## WHAT IS REQUIRED
Copy everything in the data below exactly except the pictures.
* * * * * * * * *
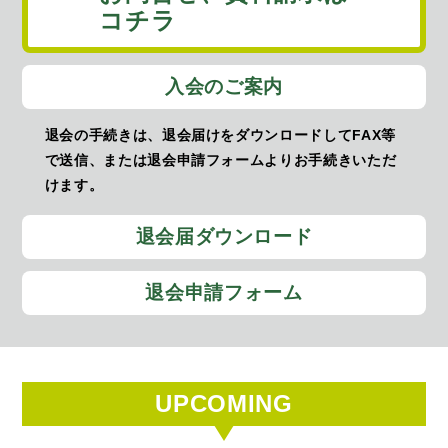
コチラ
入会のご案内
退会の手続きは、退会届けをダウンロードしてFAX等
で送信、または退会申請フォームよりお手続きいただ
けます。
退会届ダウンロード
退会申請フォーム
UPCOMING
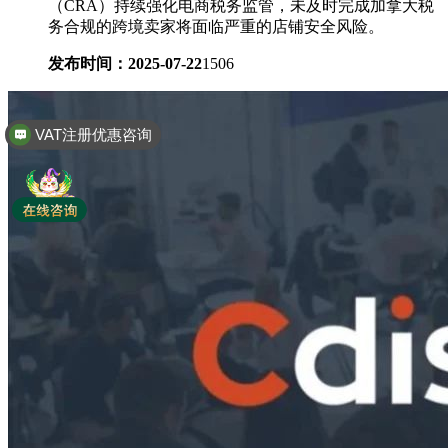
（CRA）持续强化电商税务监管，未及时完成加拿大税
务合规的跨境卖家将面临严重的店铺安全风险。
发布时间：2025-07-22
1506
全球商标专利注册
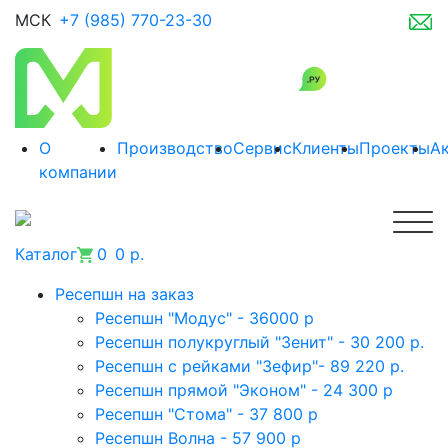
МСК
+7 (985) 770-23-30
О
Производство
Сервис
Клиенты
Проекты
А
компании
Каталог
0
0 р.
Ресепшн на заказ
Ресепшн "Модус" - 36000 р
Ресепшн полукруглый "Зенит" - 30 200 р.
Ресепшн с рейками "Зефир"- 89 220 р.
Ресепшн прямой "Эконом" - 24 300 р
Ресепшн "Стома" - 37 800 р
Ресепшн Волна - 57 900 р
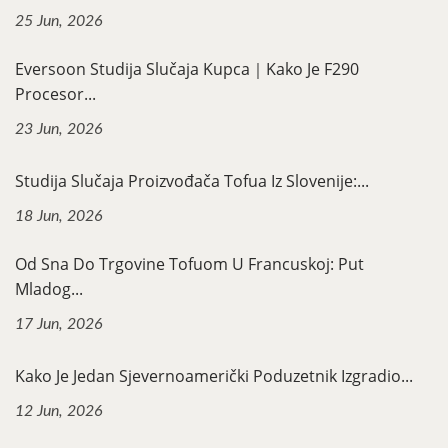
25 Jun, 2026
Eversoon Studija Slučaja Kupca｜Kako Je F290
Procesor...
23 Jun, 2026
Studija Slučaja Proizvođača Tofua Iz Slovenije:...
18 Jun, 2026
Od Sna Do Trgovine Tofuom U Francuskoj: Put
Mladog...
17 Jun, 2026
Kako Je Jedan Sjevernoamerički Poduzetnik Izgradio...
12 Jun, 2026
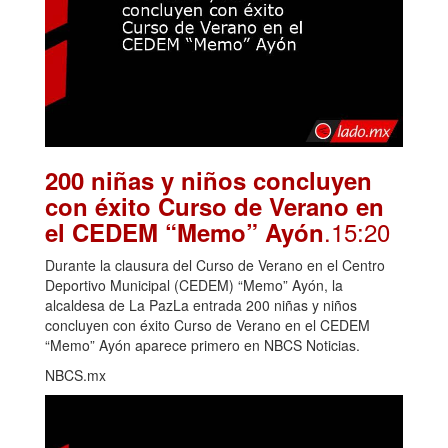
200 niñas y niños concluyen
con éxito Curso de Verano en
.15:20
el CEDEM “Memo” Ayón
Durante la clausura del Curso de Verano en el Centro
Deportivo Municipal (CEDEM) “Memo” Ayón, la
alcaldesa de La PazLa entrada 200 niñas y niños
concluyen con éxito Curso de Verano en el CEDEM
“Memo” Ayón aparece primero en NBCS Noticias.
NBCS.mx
* * * * * * * * *
## REPLY
コチラ
入会のご案内
退会の手続きは、退会届けをダウンロードしてFAX等
で送信、または退会申請フォームよりお手続きいただ
けます。
退会届ダウンロード
退会申請フォーム
UPCOMING
（CRA）持续强化电商税务监管，未及时完成加拿大税
务合规的跨境卖家将面临严重的店铺安全风险。
发布时间：2025-07-22
1506
全球商标专利注册
МСК
+7 (985) 770-23-30
О
Производство
Сервис
Клиенты
Проекты
А
компании
Каталог
0
0 р.
Ресепшн на заказ
Ресепшн "Модус" - 36000 р
Ресепшн полукруглый "Зенит" - 30 200 р.
Ресепшн с рейками "Зефир"- 89 220 р.
Ресепшн прямой "Эконом" - 24 300 р
Ресепшн "Стома" - 37 800 р
Ресепшн Волна - 57 900 р
25 Jun, 2026
Eversoon Studija Slučaja Kupca｜Kako Je F290
Procesor...
23 Jun, 2026
Studija Slučaja Proizvođača Tofua Iz Slovenije:...
18 Jun, 2026
Od Sna Do Trgovine Tofuom U Francuskoj: Put
Mladog...
17 Jun, 2026
Kako Je Jedan Sjevernoamerički Poduzetnik Izgradio...
12 Jun, 2026
200 niñas y niños concluyen
con éxito Curso de Verano en
.15:20
el CEDEM “Memo” Ayón
Durante la clausura del Curso de Verano en el Centro
Deportivo Municipal (CEDEM) “Memo” Ayón, la
alcaldesa de La PazLa entrada 200 niñas y niños
concluyen con éxito Curso de Verano en el CEDEM
“Memo” Ayón aparece primero en NBCS Noticias.
NBCS.mx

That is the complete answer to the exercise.